## TASK REQUIREMENTS
Return every line of the data that contains the string "юриста".

## INPUT RECORDS
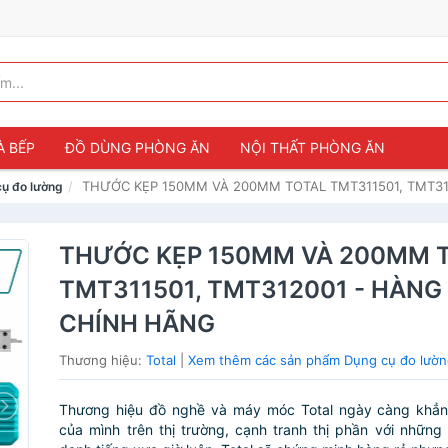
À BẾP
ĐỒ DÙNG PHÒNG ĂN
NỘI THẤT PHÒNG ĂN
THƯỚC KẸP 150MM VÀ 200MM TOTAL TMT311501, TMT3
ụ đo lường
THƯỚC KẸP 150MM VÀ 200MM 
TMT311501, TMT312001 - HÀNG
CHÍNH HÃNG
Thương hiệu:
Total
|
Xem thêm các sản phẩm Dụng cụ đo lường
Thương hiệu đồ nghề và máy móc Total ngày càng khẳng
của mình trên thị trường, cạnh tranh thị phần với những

--

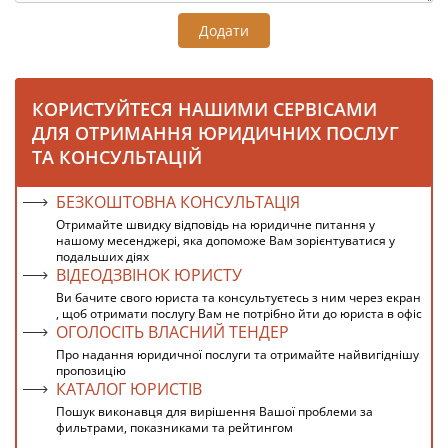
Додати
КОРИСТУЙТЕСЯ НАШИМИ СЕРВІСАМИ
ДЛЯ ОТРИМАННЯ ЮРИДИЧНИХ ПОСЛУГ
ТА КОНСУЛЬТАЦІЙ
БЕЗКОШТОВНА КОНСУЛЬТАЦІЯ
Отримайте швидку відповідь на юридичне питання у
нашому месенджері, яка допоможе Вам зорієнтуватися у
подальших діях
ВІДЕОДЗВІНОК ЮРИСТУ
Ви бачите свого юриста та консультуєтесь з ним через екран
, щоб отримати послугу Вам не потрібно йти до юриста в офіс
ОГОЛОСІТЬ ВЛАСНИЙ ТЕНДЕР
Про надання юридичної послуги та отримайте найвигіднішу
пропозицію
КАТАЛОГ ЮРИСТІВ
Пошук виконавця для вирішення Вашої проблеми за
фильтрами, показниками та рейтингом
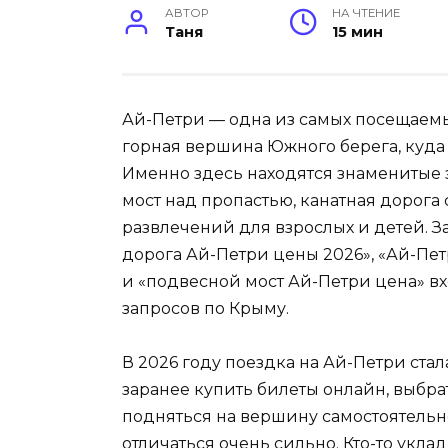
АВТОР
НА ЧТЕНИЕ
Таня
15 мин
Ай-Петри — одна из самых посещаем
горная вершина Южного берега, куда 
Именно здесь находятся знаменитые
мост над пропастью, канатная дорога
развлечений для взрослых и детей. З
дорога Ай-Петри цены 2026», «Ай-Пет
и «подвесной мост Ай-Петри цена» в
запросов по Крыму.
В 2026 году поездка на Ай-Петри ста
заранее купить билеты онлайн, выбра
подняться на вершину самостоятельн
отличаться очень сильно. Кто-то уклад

## YOUR SOLUTION
Ви бачите свого юриста та консультуєтесь з ним через екран
, щоб отримати послугу Вам не потрібно йти до юриста в офіс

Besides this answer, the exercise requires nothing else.